Stored entries
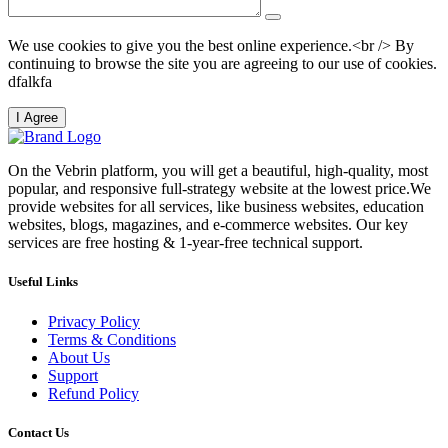
We use cookies to give you the best online experience.<br /> By
continuing to browse the site you are agreeing to our use of cookies.
dfalkfa
I Agree
On the Vebrin platform, you will get a beautiful, high-quality, most
popular, and responsive full-strategy website at the lowest price.We
provide websites for all services, like business websites, education
websites, blogs, magazines, and e-commerce websites. Our key
services are free hosting & 1-year-free technical support.
Useful Links
Privacy Policy
Terms & Conditions
About Us
Support
Refund Policy
Contact Us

> BRIEF
Nothing but an exact repeat of the records, pictures excluded, belongs in the answer.

> SOLUTION TO THE EXERCISE
We use cookies to give you the best online experience.<br /> By
continuing to browse the site you are agreeing to our use of cookies.
dfalkfa
I Agree
On the Vebrin platform, you will get a beautiful, high-quality, most
popular, and responsive full-strategy website at the lowest price.We
provide websites for all services, like business websites, education
websites, blogs, magazines, and e-commerce websites. Our key
services are free hosting & 1-year-free technical support.
Useful Links
Privacy Policy
Terms & Conditions
About Us
Support
Refund Policy
Contact Us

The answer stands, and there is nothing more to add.